The bodies that showcase the art never distract from it. The fabric is draped at a perfect angle and length for a simple, sleek model. It deserves to be showcased with no other attention drawn from it. It deserves to be displayed on a body that won’t divert from the art.

Fashion is glamour. It starts with a simple, sleek body that can be bold enough to wear some of the most courageous couture. Their job is to wear art. They practice the perfect presentation of not too much hip sway and just enough head bob so that the garment moves just the way the designer imagines.

Designers spend months, even years on single pieces.
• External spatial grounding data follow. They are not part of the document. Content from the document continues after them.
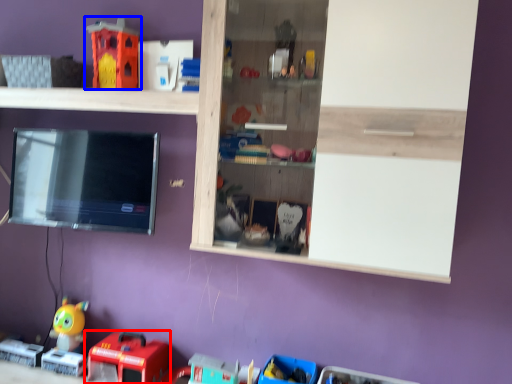 Question: Which of the following is the closest to the observer, toy (highlighted by a red box) or toy (highlighted by a blue box)?

Choices:
 (A) toy
 (B) toy

Answer: (A) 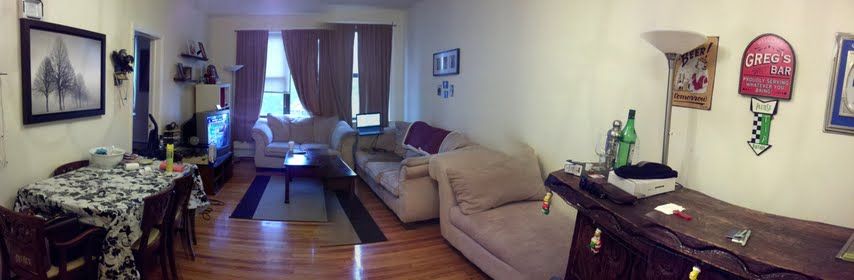 What are the coordinates of `windows` in the screenshot? It's located at (281, 80), (295, 97), (353, 93). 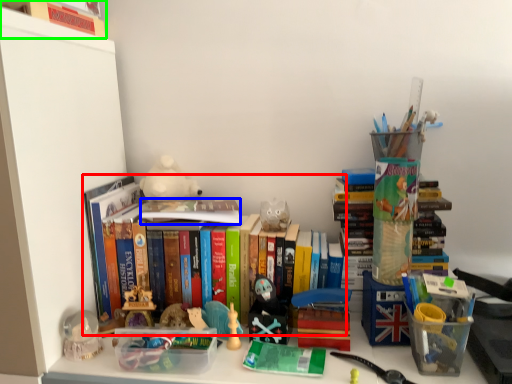 Question: Which object is the farthest from book (highlighted by a red box)? Choose among these: book (highlighted by a blue box) or book (highlighted by a green box).

Choices:
 (A) book
 (B) book

Answer: (B) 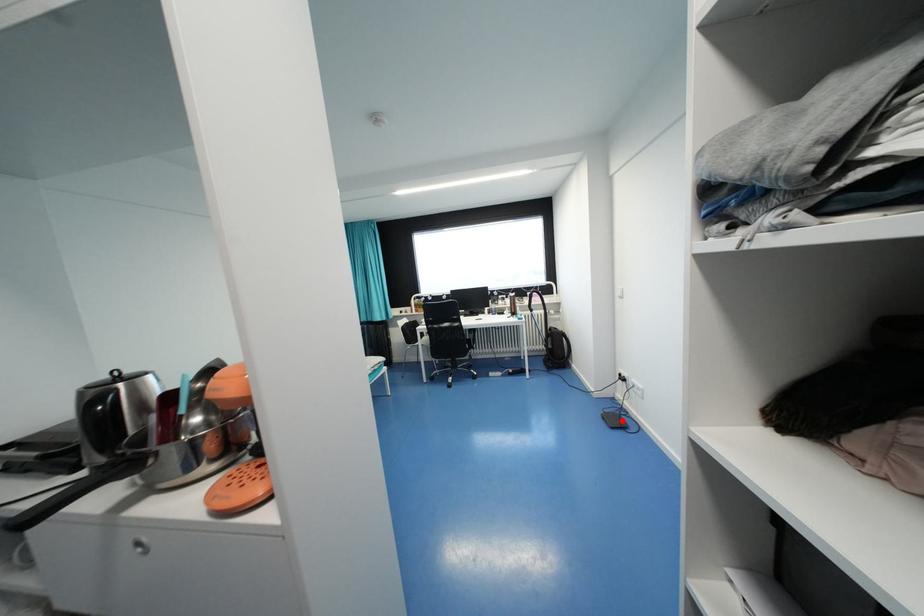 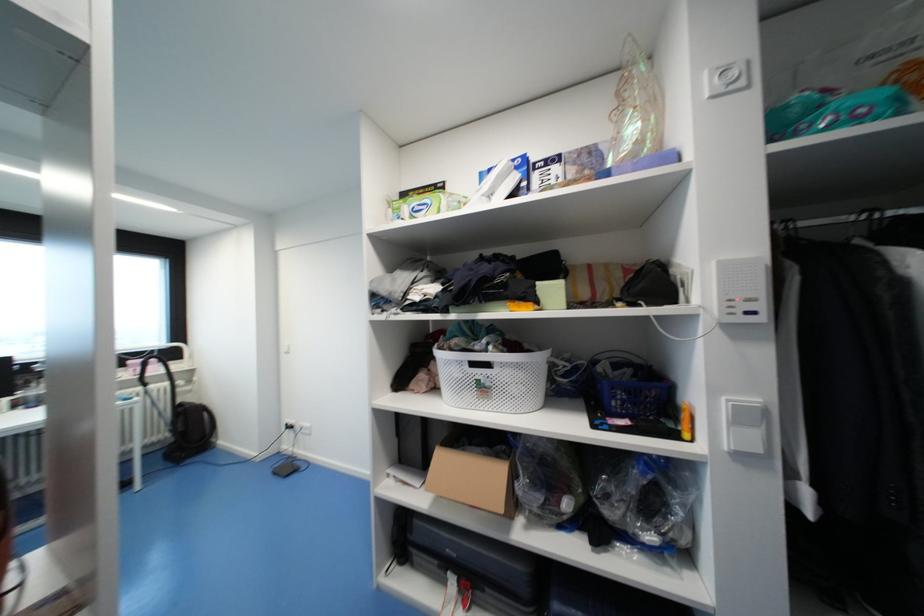 Where in the second image is the point corresponding to the highlighted location from the first image?

(293, 469) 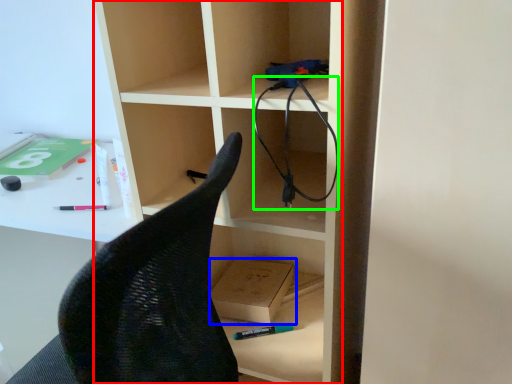 Question: Based on their relative distances, which object is nearer to bookshelf (highlighted by a red box)? Choose from cardboard box (highlighted by a blue box) and cable (highlighted by a green box).

Choices:
 (A) cardboard box
 (B) cable

Answer: (B) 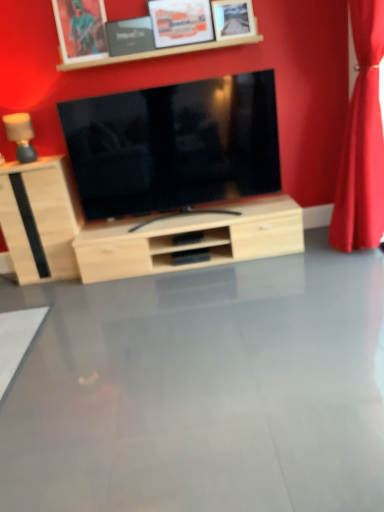 The height and width of the screenshot is (512, 384). What are the coordinates of `vacant area on top of light wood cabinet at left (from a real-world perspective)` in the screenshot? It's located at (33, 159). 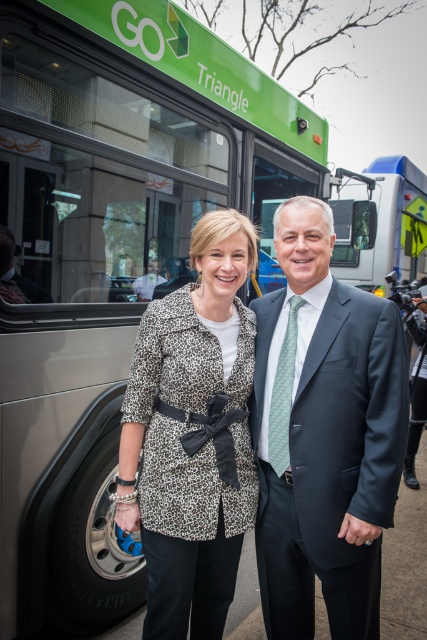 Measure the distance between dark gray suit at center and leopard print coat at center.

11.05 inches

Which is behind, point (275, 580) or point (237, 547)?

The point (237, 547) is more distant.

Is point (309, 381) farther from viewer compared to point (190, 550)?

No, (309, 381) is in front of (190, 550).

In order to click on dark gray suit at center in this screenshot , I will do `click(324, 435)`. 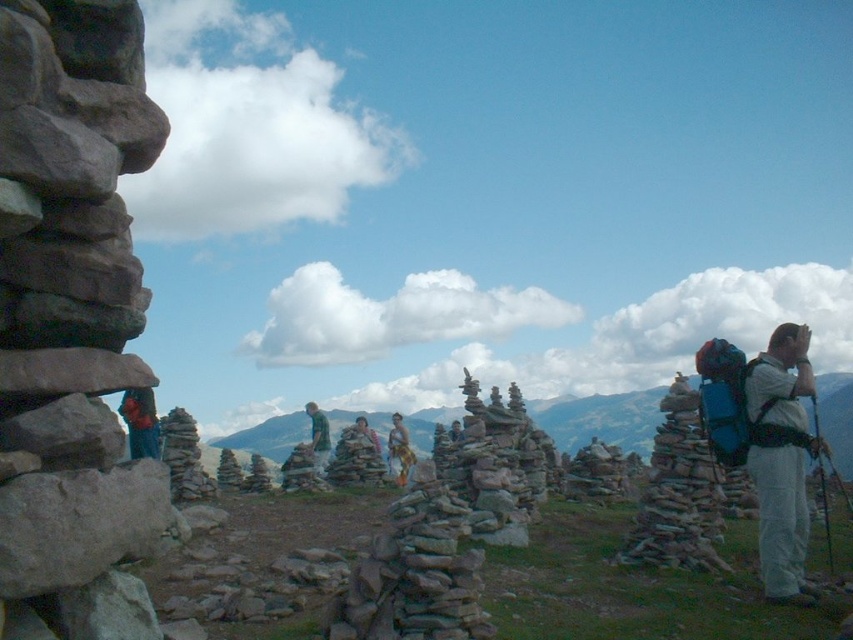 Question: Does white matte backpack at right have a larger size compared to blue fabric backpack at left?

Choices:
 (A) yes
 (B) no

Answer: (B)

Question: Estimate the real-world distances between objects in this image. Which object is farther from the white matte backpack at right?

Choices:
 (A) blue fabric backpack at left
 (B) gray stone stack at left
 (C) camouflage fabric jacket at center
 (D) camouflage fabric pants at center

Answer: (C)

Question: Does white matte backpack at right appear under camouflage fabric pants at center?

Choices:
 (A) no
 (B) yes

Answer: (A)

Question: Which point is farther to the camera?

Choices:
 (A) camouflage fabric jacket at center
 (B) gray stone stack at left
 (C) camouflage fabric pants at center

Answer: (A)

Question: Which point is closer to the camera?

Choices:
 (A) green fabric shirt at center
 (B) camouflage fabric jacket at center
 (C) camouflage fabric pants at center

Answer: (A)

Question: Can you confirm if white matte backpack at right is thinner than camouflage fabric pants at center?

Choices:
 (A) yes
 (B) no

Answer: (A) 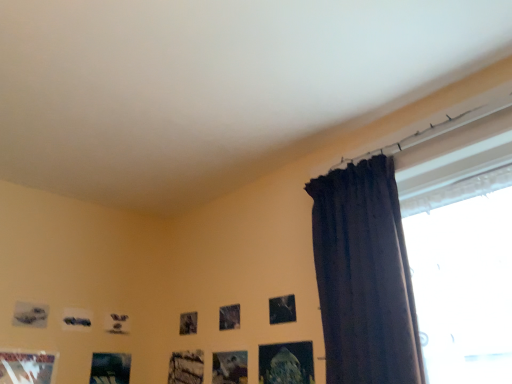 Question: Can you confirm if matte gray picture frame at lower left, arranged as the 7th picture frame when viewed from the right, is positioned to the left of metallic silver picture frame at upper center, which appears as the 2th picture frame when viewed from the right?

Choices:
 (A) no
 (B) yes

Answer: (B)

Question: Considering the relative sizes of matte gray picture frame at lower left, the first picture frame in the left-to-right sequence, and metallic silver picture frame at upper center, which appears as the 2th picture frame when viewed from the right, in the image provided, is matte gray picture frame at lower left, the first picture frame in the left-to-right sequence, shorter than metallic silver picture frame at upper center, which appears as the 2th picture frame when viewed from the right,?

Choices:
 (A) yes
 (B) no

Answer: (A)

Question: Considering the relative sizes of matte gray picture frame at lower left, the first picture frame in the left-to-right sequence, and metallic silver picture frame at upper center, arranged as the sixth picture frame when viewed from the left, in the image provided, is matte gray picture frame at lower left, the first picture frame in the left-to-right sequence, wider than metallic silver picture frame at upper center, arranged as the sixth picture frame when viewed from the left,?

Choices:
 (A) yes
 (B) no

Answer: (A)

Question: Can you see matte gray picture frame at lower left, the first picture frame in the left-to-right sequence, touching metallic silver picture frame at upper center, which appears as the 2th picture frame when viewed from the right?

Choices:
 (A) no
 (B) yes

Answer: (A)

Question: From a real-world perspective, is matte gray picture frame at lower left, the first picture frame in the left-to-right sequence, below metallic silver picture frame at upper center, arranged as the sixth picture frame when viewed from the left?

Choices:
 (A) no
 (B) yes

Answer: (A)

Question: From the image's perspective, is metallic silver picture frame at lower left, the 2th picture frame in the left-to-right sequence, above or below wooden frame at lower center, arranged as the fourth picture frame when viewed from the right?

Choices:
 (A) below
 (B) above

Answer: (B)

Question: Considering their positions, is metallic silver picture frame at lower left, the 6th picture frame in the right-to-left sequence, located in front of or behind wooden frame at lower center, which is the 4th picture frame from left to right?

Choices:
 (A) behind
 (B) front

Answer: (B)

Question: Is metallic silver picture frame at lower left, the 2th picture frame in the left-to-right sequence, situated inside wooden frame at lower center, which is the 4th picture frame from left to right, or outside?

Choices:
 (A) inside
 (B) outside

Answer: (B)

Question: Is point (10, 364) closer or farther from the camera than point (188, 380)?

Choices:
 (A) closer
 (B) farther

Answer: (A)

Question: From a real-world perspective, relative to dark fabric curtain at right, is metallic silver picture frame at lower center, the 5th picture frame when ordered from left to right, vertically above or below?

Choices:
 (A) above
 (B) below

Answer: (B)

Question: From the image's perspective, is metallic silver picture frame at lower center, the third picture frame in the right-to-left sequence, positioned above or below dark fabric curtain at right?

Choices:
 (A) below
 (B) above

Answer: (A)

Question: Considering their positions, is metallic silver picture frame at lower center, the 5th picture frame when ordered from left to right, located in front of or behind dark fabric curtain at right?

Choices:
 (A) behind
 (B) front

Answer: (A)

Question: From their relative heights in the image, would you say metallic silver picture frame at lower center, the 5th picture frame when ordered from left to right, is taller or shorter than dark fabric curtain at right?

Choices:
 (A) tall
 (B) short

Answer: (B)

Question: Does point (287, 322) appear closer or farther from the camera than point (35, 304)?

Choices:
 (A) farther
 (B) closer

Answer: (B)

Question: From a real-world perspective, is metallic silver picture frame at upper center, arranged as the sixth picture frame when viewed from the left, positioned above or below matte gray picture frame at lower left, the first picture frame in the left-to-right sequence?

Choices:
 (A) below
 (B) above

Answer: (A) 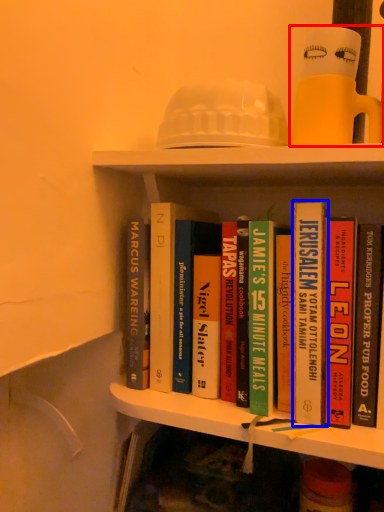 Question: Which of the following is the closest to the observer, toy (highlighted by a red box) or book (highlighted by a blue box)?

Choices:
 (A) toy
 (B) book

Answer: (A) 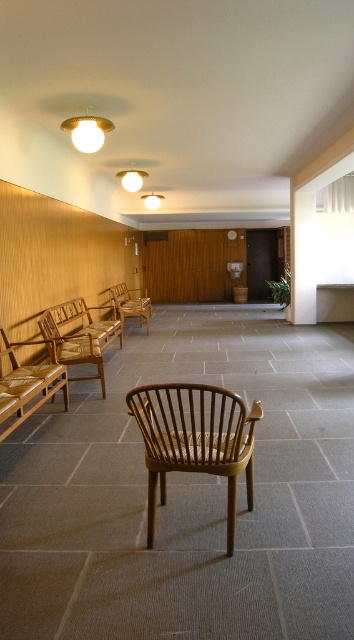 Is brown woven chair at center shorter than light brown wooden bench at left?

In fact, brown woven chair at center may be taller than light brown wooden bench at left.

Can you confirm if brown woven chair at center is positioned below light brown wooden bench at left?

Indeed, brown woven chair at center is positioned under light brown wooden bench at left.

Locate an element on the screen. The image size is (354, 640). brown woven chair at center is located at coordinates (195, 440).

Does brown woven chair at center have a larger size compared to wooden woven chair at left?

Indeed, brown woven chair at center has a larger size compared to wooden woven chair at left.

Which is more to the right, brown woven chair at center or wooden woven chair at left?

From the viewer's perspective, brown woven chair at center appears more on the right side.

Does point (201, 470) come in front of point (90, 378)?

Yes, point (201, 470) is in front of point (90, 378).

At what (x,y) coordinates should I click in order to perform the action: click on brown woven chair at center. Please return your answer as a coordinate pair (x, y). Image resolution: width=354 pixels, height=640 pixels. Looking at the image, I should click on (195, 440).

Between light brown wooden bench at left and brown woven bench at left, which one has more height?

brown woven bench at left is taller.

Who is higher up, light brown wooden bench at left or brown woven bench at left?

Positioned higher is brown woven bench at left.

Which is behind, point (21, 365) or point (134, 307)?

The point (134, 307) is behind.

You are a GUI agent. You are given a task and a screenshot of the screen. Output one action in this format:
    pyautogui.click(x=<x>, y=<y>)
    Task: Click on the light brown wooden bench at left
    
    Given the screenshot: What is the action you would take?
    pyautogui.click(x=27, y=381) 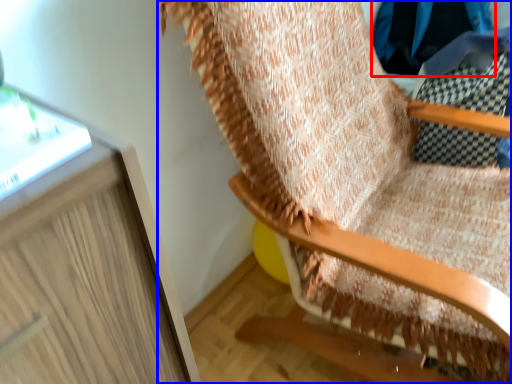 Question: Which object is further to the camera taking this photo, clothing (highlighted by a red box) or furniture (highlighted by a blue box)?

Choices:
 (A) clothing
 (B) furniture

Answer: (A) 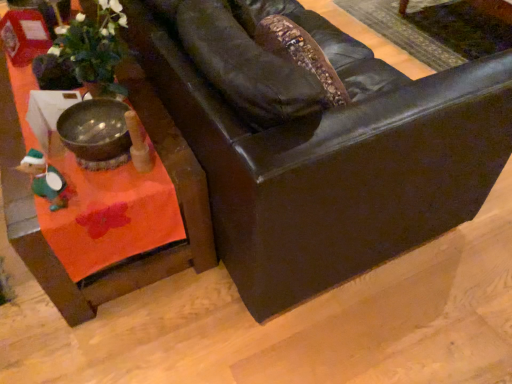 Identify the location of free space to the left of green felt toy at lower left. Image resolution: width=512 pixels, height=384 pixels. (20, 197). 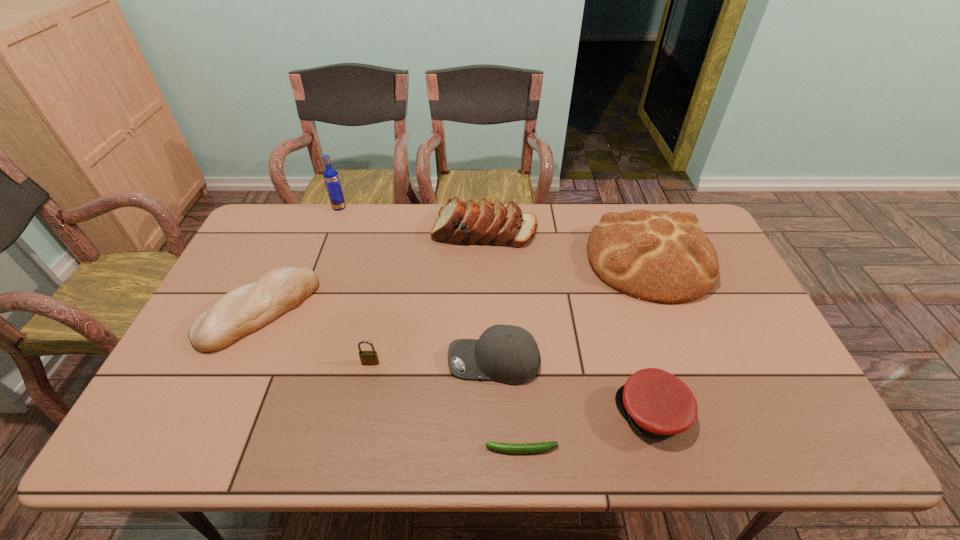 Identify the location of free space located 0.320m at the front of the cap where the visor is located. This screenshot has height=540, width=960. (484, 414).

At what (x,y) coordinates should I click in order to perform the action: click on vacant space situated 0.290m on the front-facing side of the zucchini. Please return your answer as a coordinate pair (x, y). Image resolution: width=960 pixels, height=540 pixels. Looking at the image, I should click on (357, 449).

This screenshot has height=540, width=960. What are the coordinates of `vacant space located 0.070m on the front-facing side of the zucchini` in the screenshot? It's located at (454, 449).

Locate an element on the screen. The width and height of the screenshot is (960, 540). vacant space located 0.070m on the front-facing side of the zucchini is located at coordinates (454, 449).

Identify the location of vodka that is at the far edge. The height and width of the screenshot is (540, 960). (330, 175).

You are a GUI agent. You are given a task and a screenshot of the screen. Output one action in this format:
    pyautogui.click(x=<x>, y=<y>)
    Task: Click on the cap located at the near edge
    
    Given the screenshot: What is the action you would take?
    pyautogui.click(x=657, y=403)

Where is `zucchini positioned at the near edge`? The width and height of the screenshot is (960, 540). zucchini positioned at the near edge is located at coordinates (519, 448).

In order to click on object that is at the left edge in this screenshot , I will do `click(247, 308)`.

You are a GUI agent. You are given a task and a screenshot of the screen. Output one action in this format:
    pyautogui.click(x=<x>, y=<y>)
    Task: Click on the object that is at the right edge
    The height and width of the screenshot is (540, 960).
    Given the screenshot: What is the action you would take?
    pyautogui.click(x=661, y=256)

The height and width of the screenshot is (540, 960). Find the location of `object that is at the far right corner`. object that is at the far right corner is located at coordinates (661, 256). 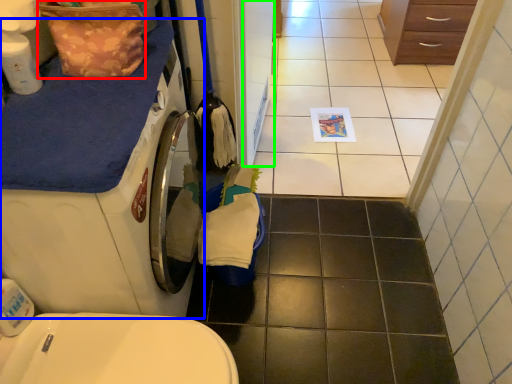 Question: Which object is the farthest from material (highlighted by a red box)? Choose among these: washing machine (highlighted by a blue box) or screen door (highlighted by a green box).

Choices:
 (A) washing machine
 (B) screen door

Answer: (B) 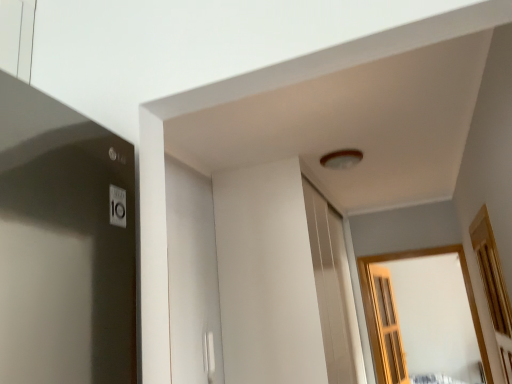 Question: Is wooden at right, the second window from the back, far from wooden screen door at right?

Choices:
 (A) yes
 (B) no

Answer: (A)

Question: Is wooden at right, placed as the first window when sorted from front to back, directly adjacent to wooden screen door at right?

Choices:
 (A) yes
 (B) no

Answer: (B)

Question: Is wooden at right, placed as the first window when sorted from front to back, at the right side of wooden screen door at right?

Choices:
 (A) no
 (B) yes

Answer: (B)

Question: Does wooden at right, the second window from the back, have a lesser height compared to wooden screen door at right?

Choices:
 (A) no
 (B) yes

Answer: (B)

Question: Can you confirm if wooden at right, placed as the first window when sorted from front to back, is smaller than wooden screen door at right?

Choices:
 (A) no
 (B) yes

Answer: (B)

Question: Can you confirm if wooden at right, placed as the first window when sorted from front to back, is positioned to the left of wooden screen door at right?

Choices:
 (A) yes
 (B) no

Answer: (B)

Question: From the image's perspective, does wooden-framed window at center, which is the 1th window in back-to-front order, appear lower than wooden screen door at right?

Choices:
 (A) no
 (B) yes

Answer: (A)

Question: From the image's perspective, does wooden-framed window at center, the 2th window positioned from the front, appear higher than wooden screen door at right?

Choices:
 (A) yes
 (B) no

Answer: (A)

Question: Is wooden-framed window at center, which is the 1th window in back-to-front order, facing towards wooden screen door at right?

Choices:
 (A) no
 (B) yes

Answer: (A)

Question: Does wooden-framed window at center, which is the 1th window in back-to-front order, have a greater width compared to wooden screen door at right?

Choices:
 (A) yes
 (B) no

Answer: (A)

Question: Is wooden-framed window at center, the 2th window positioned from the front, thinner than wooden screen door at right?

Choices:
 (A) yes
 (B) no

Answer: (B)

Question: Is wooden-framed window at center, which is the 1th window in back-to-front order, positioned behind wooden screen door at right?

Choices:
 (A) yes
 (B) no

Answer: (B)

Question: Can you confirm if wooden-framed window at center, which is the 1th window in back-to-front order, is smaller than wooden at right, placed as the first window when sorted from front to back?

Choices:
 (A) no
 (B) yes

Answer: (A) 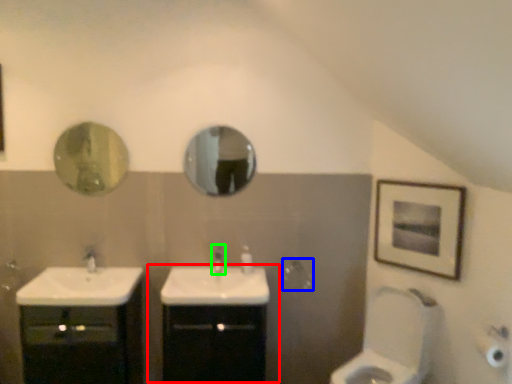 Question: Based on their relative distances, which object is farther from bathroom cabinet (highlighted by a red box)? Choose from towel bar (highlighted by a blue box) and tap (highlighted by a green box).

Choices:
 (A) towel bar
 (B) tap

Answer: (A)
They put their heart and soul into their work, and when it comes time to showcase it – the designers wish to display just that.
Of course, a dress on a hanger never looks the same as when it is filled with the volume of a woman’s body.

The last time I went shopping I grabbed a few garments that looked semi-appealing on the racks, but needed a second look. However, after close examination in the dressing room and having my womanly curves fill the sides of the dress, it became a new piece. I could either encourage myself to hit the gym, find another size or imagine myself walking, just as the models do, into the club on Friday.

And when you do find that perfect fit, you almost feel as if the design was made for you. But, designers create fashion for the love of art, not for the love of the “size 2.” The designer follows a simple, clean bust form to pin the fabric scraps creating a masterpiece. When the work is complete, it is off to be showcased on a simple, sleek human body.

Walking down the runway in a perfectly-crafted garment, the model struts up and down the cat walk showcasing the piece. No distractions from large body parts or exaggerated physiques draw attention away from the art. Any extras the models add become distractions from the piece. Spectators focus on the way the fabric breathes; they watch how it sways with each step and feathers with each twirl.

Models can too quickly be criticized for malnutrition. Too easily, young girls are fooled with what it takes to achieve a sleek physique. The common misconception is that a majority of fashion models deal with weight issues in unhealthy ways. However, with the proper diet and exercise, a fit body is obtainable.

Successful models like Gisele Bundchen and Bridget Moynahan both have fit bodies and have made a career out of taking care of them so they can be of use for the fashion world. Their physiques have showcased some of the most memorable collections and did so without adding a single distraction.

I know that just because the designer has a slender model showcasing the dress, it does not mean it should only be worn on those body types. But why would they want to showcase their work of art on a distracting figure? They are unveiling to the public a work of art – and just that.